Exercise brief >> From the line with "公益社団法人 日本アロマ環境協会 アロマセラピスト" to the final line of the records, reproduce every line exactly and only those lines.

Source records
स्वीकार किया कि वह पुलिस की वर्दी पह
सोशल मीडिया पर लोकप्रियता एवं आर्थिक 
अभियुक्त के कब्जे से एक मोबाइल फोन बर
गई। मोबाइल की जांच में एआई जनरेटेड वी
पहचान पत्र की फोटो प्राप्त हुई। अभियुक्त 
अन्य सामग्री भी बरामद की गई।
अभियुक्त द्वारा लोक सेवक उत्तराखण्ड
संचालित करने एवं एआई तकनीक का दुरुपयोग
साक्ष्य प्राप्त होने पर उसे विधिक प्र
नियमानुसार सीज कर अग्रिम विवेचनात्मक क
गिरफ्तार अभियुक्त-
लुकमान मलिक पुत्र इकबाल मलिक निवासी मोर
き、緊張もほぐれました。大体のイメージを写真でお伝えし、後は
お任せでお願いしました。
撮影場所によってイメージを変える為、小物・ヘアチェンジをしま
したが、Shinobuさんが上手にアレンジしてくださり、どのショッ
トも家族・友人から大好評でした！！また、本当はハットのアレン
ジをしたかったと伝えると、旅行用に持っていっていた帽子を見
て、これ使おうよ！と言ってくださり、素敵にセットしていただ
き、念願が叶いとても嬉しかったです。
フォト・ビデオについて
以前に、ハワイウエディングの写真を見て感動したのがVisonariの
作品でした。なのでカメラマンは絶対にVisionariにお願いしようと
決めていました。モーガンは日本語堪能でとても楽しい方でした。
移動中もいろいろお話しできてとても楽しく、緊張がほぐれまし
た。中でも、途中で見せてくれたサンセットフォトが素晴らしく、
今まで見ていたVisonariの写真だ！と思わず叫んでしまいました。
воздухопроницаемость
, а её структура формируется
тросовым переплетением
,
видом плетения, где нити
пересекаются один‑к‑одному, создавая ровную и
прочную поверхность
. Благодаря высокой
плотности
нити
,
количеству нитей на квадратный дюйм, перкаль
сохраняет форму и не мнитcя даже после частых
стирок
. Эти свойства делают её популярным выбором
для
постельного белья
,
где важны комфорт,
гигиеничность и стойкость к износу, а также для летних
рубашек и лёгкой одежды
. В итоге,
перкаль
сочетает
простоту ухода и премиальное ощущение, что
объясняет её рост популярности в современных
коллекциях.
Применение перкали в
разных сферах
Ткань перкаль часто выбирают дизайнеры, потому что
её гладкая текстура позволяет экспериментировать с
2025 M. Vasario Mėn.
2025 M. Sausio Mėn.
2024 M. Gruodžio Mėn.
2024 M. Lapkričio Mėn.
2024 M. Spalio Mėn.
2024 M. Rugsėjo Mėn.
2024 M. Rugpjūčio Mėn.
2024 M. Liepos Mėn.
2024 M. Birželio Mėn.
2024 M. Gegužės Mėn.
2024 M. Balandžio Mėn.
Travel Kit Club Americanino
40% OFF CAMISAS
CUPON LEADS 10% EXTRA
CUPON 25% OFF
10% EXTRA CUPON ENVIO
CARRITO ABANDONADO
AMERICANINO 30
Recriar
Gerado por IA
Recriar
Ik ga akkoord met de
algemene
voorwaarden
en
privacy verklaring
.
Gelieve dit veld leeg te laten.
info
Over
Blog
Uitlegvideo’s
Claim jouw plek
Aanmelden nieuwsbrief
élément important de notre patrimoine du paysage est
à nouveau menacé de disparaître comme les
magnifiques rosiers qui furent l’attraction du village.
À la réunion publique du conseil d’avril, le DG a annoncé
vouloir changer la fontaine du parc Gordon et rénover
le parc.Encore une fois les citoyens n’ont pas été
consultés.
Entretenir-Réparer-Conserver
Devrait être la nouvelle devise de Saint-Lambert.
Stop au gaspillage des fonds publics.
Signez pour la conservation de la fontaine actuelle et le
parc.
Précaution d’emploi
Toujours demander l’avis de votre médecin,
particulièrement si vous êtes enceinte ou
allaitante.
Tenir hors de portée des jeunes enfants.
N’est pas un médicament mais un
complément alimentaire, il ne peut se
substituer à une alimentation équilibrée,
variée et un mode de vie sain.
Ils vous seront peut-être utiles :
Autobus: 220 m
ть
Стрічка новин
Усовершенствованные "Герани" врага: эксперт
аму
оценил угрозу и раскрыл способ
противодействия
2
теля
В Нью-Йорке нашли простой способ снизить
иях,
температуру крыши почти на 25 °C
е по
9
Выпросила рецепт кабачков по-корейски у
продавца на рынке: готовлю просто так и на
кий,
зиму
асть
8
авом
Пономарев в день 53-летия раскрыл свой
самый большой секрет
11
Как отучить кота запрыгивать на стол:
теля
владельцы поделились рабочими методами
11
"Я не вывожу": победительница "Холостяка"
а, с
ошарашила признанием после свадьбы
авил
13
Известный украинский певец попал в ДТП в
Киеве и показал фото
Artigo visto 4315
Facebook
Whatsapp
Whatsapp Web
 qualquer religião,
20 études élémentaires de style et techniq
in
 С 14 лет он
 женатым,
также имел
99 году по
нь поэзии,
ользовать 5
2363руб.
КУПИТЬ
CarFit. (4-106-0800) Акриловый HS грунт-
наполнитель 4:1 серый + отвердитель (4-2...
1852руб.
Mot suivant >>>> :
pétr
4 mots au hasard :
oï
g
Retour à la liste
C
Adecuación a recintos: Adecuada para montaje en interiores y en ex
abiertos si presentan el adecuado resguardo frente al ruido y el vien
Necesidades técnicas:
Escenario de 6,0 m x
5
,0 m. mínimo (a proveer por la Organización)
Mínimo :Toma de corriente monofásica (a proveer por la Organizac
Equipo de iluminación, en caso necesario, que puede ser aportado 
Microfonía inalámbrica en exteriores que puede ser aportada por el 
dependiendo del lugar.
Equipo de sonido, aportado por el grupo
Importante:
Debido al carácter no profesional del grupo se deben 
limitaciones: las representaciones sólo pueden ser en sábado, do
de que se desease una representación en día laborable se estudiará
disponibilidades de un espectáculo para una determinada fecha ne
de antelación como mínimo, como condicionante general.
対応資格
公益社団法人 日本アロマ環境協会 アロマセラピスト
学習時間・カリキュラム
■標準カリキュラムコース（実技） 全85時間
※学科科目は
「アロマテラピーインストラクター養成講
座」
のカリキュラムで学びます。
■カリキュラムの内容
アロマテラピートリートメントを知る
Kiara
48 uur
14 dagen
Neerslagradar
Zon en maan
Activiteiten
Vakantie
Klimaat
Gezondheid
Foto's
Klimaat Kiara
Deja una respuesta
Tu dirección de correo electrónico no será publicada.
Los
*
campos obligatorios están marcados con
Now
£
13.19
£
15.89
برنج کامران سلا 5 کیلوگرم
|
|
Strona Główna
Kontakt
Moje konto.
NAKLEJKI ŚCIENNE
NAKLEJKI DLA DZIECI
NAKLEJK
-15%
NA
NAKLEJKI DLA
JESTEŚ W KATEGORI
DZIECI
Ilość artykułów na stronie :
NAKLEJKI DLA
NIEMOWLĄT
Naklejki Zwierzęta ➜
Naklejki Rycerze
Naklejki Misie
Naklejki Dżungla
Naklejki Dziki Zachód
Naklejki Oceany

Solution to this problem >>
公益社団法人 日本アロマ環境協会 アロマセラピスト
学習時間・カリキュラム
■標準カリキュラムコース（実技） 全85時間
※学科科目は
「アロマテラピーインストラクター養成講
座」
のカリキュラムで学びます。
■カリキュラムの内容
アロマテラピートリートメントを知る
Kiara
48 uur
14 dagen
Neerslagradar
Zon en maan
Activiteiten
Vakantie
Klimaat
Gezondheid
Foto's
Klimaat Kiara
Deja una respuesta
Tu dirección de correo electrónico no será publicada.
Los
*
campos obligatorios están marcados con
Now
£
13.19
£
15.89
برنج کامران سلا 5 کیلوگرم
|
|
Strona Główna
Kontakt
Moje konto.
NAKLEJKI ŚCIENNE
NAKLEJKI DLA DZIECI
NAKLEJK
-15%
NA
NAKLEJKI DLA
JESTEŚ W KATEGORI
DZIECI
Ilość artykułów na stronie :
NAKLEJKI DLA
NIEMOWLĄT
Naklejki Zwierzęta ➜
Naklejki Rycerze
Naklejki Misie
Naklejki Dżungla
Naklejki Dziki Zachód
Naklejki Oceany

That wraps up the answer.